## Input records

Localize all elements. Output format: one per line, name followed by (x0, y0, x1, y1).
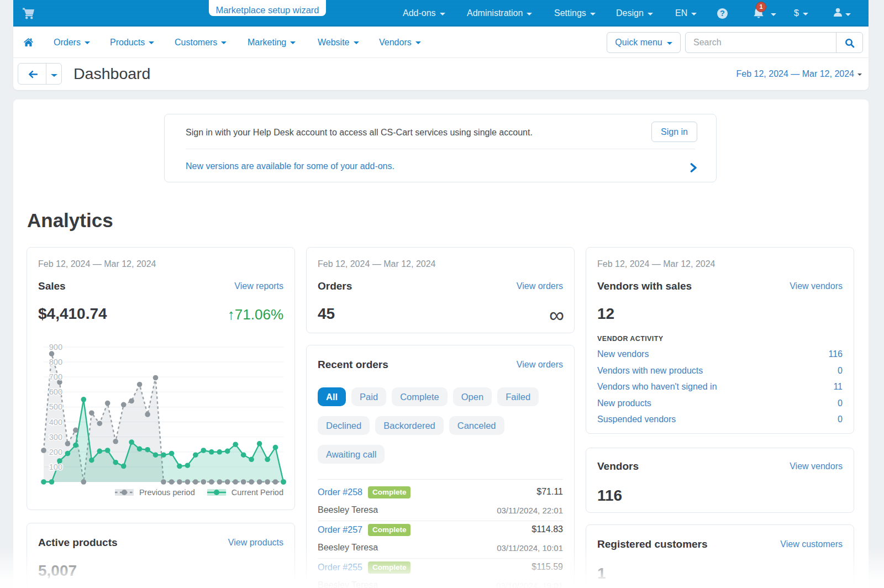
svg-text:600: 600 (49, 387, 62, 396)
svg-text:300: 300 (49, 433, 62, 442)
svg-text:100: 100 (49, 463, 62, 471)
svg-text:800: 800 (49, 358, 62, 366)
svg-text:400: 400 (49, 418, 62, 427)
svg-text:500: 500 (49, 402, 62, 411)
svg-text:900: 900 (49, 343, 62, 351)
svg-text:700: 700 (49, 372, 62, 381)
svg-text:200: 200 (49, 448, 62, 456)
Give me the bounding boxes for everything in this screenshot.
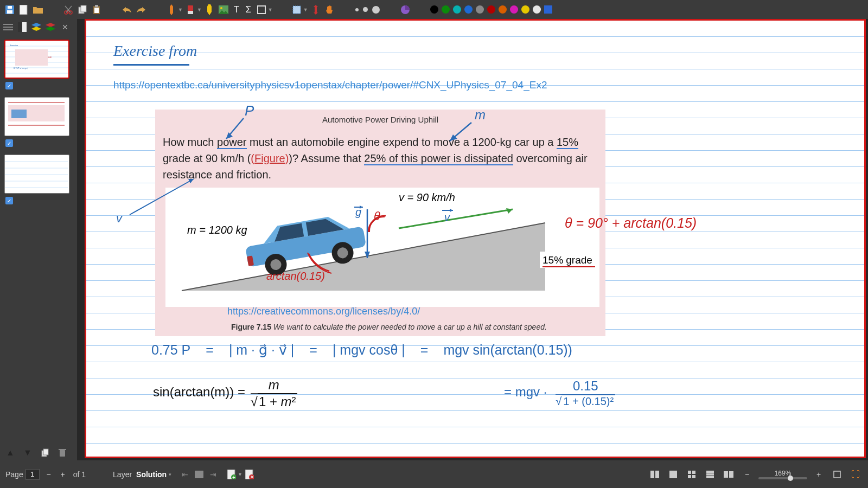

## Task details
Transcribe all of the material exactly and leave out its pictures.

## Answer space
Localize all elements. Output format: one per line, name followed by (x0, y0, x1, y1).
svg-text:600: 600 (49, 387, 62, 396)
svg-text:300: 300 (49, 433, 62, 442)
svg-text:100: 100 (49, 463, 62, 471)
svg-text:800: 800 (49, 358, 62, 366)
svg-text:400: 400 (49, 418, 62, 427)
svg-text:500: 500 (49, 402, 62, 411)
svg-text:900: 900 (49, 343, 62, 351)
svg-text:700: 700 (49, 372, 62, 381)
svg-text:200: 200 (49, 448, 62, 456)
Give me the bounding boxes for everything in this screenshot.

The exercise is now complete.